Question 9: Painless burn in hand is seen in:
- A. SLE
- B. Mononeuritis multiplex
- C. Diabetes mellitus
- D. Syringomyelia (Correct Answer)
Explanation: ***Syringomyelia*** - Syringomyelia is characterized by a fluid-filled cavity (syrinx) within the **spinal cord**, which can damage nerve fibers responsible for pain and temperature sensation. - This damage leads to a **dissociated sensory loss**, where patients lose the ability to feel pain and temperature but retain touch and vibration, making them susceptible to **painless burns** or injuries. *SLE* - **Systemic lupus erythematosus (SLE)** is an autoimmune disease that can affect various organs, but it does not typically cause a dissociated sensory loss leading to painless burns. - Neurological manifestations in SLE are diverse, ranging from headaches to seizures, but they rarely involve selective loss of pain and temperature sensation in a way that causes painless burns. *Mononeuritis multiplex* - **Mononeuritis multiplex** involves damage to at least two distinct nerve areas, often causing pain, weakness, and sensory loss in a patchy distribution, but usually includes pain. - This condition is not typically characterized by a complete and selective loss of **pain and temperature sensation** in a way that would lead to painless burns without other significant sensory deficits. *Diabetes mellitus* - **Diabetic neuropathy** commonly causes sensory loss, often a "stocking-glove" distribution, which can lead to painless injuries due to reduced pain sensation. - However, diabetic neuropathy primarily affects **small fiber nerves** and is more generalized, unlike the more selective **dissociated sensory loss** seen in syringomyelia that specifically explains painless burns.

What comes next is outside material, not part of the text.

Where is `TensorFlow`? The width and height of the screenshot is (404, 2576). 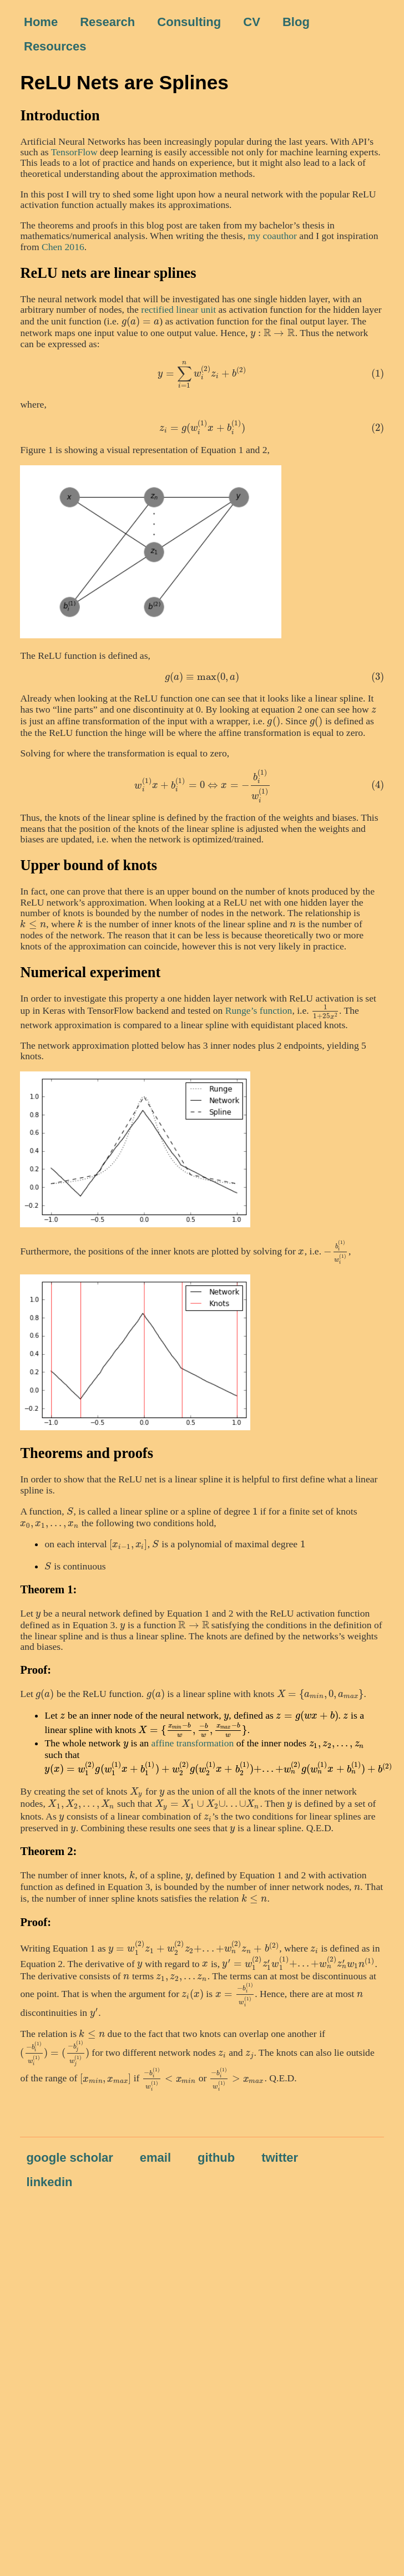 TensorFlow is located at coordinates (74, 151).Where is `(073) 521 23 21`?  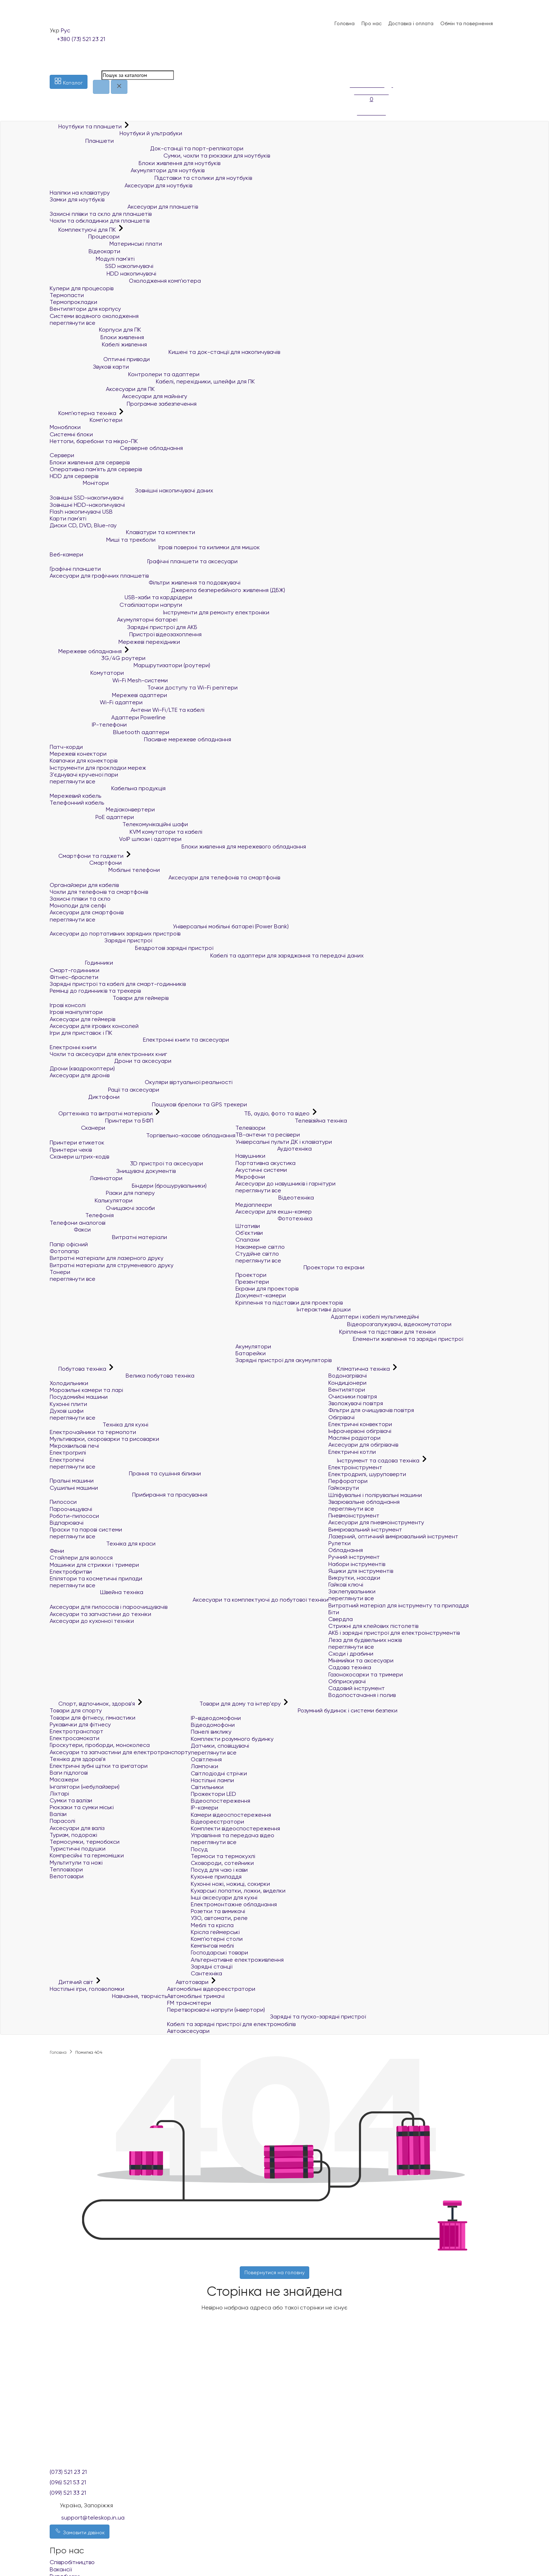
(073) 521 23 21 is located at coordinates (68, 2471).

Question 10: Which type of anemia is seen in patients of rheumatoid arthritis?
- A. Normocytic and normochromic anemia (Correct Answer)
- B. Normocytic and hypochromic anemia
- C. Sideroblastic anemia
- D. Macrocytic anemia
Explanation: The anemia seen in **rheumatoid arthritis (RA)** is typically **anemia of chronic disease**, characterized by **normal-sized red blood cells (normocytic)** and **normal hemoglobin content (normochromic)**. This type of anemia is caused by **chronic inflammation** leading to impaired iron utilization and reduced erythropoiesis [1], [2]. This type of anemia is associated with inflammation-mediated upregulation of hepcidin [1]. Although iron deficiency can coexist in RA patients, the primary anemia of chronic disease mechanism generally results in normochromic cells [2].